* Task description: Where the records contain images, omit them, and repeat everything else word for word.

- - -

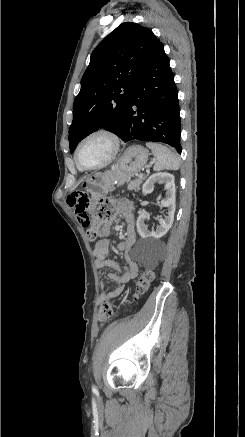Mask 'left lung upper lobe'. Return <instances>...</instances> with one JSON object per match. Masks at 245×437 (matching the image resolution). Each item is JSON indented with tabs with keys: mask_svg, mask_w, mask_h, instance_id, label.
I'll use <instances>...</instances> for the list:
<instances>
[{
	"mask_svg": "<svg viewBox=\"0 0 245 437\" xmlns=\"http://www.w3.org/2000/svg\"><path fill=\"white\" fill-rule=\"evenodd\" d=\"M160 43L148 28L126 22L94 49L73 105L71 153L82 139L99 128L123 136L132 87Z\"/></svg>",
	"mask_w": 245,
	"mask_h": 437,
	"instance_id": "left-lung-upper-lobe-1",
	"label": "left lung upper lobe"
}]
</instances>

- - -

* Answer box:
Mask 'left lung upper lobe'. Return <instances>...</instances> with one JSON object per match. Masks at 245×437 (matching the image resolution). Each item is JSON indented with tabs with keys: mask_svg, mask_w, mask_h, instance_id, label.
I'll use <instances>...</instances> for the list:
<instances>
[{
	"mask_svg": "<svg viewBox=\"0 0 245 437\" xmlns=\"http://www.w3.org/2000/svg\"><path fill=\"white\" fill-rule=\"evenodd\" d=\"M160 43L148 28L126 22L94 49L73 105L71 153L82 139L99 128L123 136L132 87Z\"/></svg>",
	"mask_w": 245,
	"mask_h": 437,
	"instance_id": "left-lung-upper-lobe-1",
	"label": "left lung upper lobe"
}]
</instances>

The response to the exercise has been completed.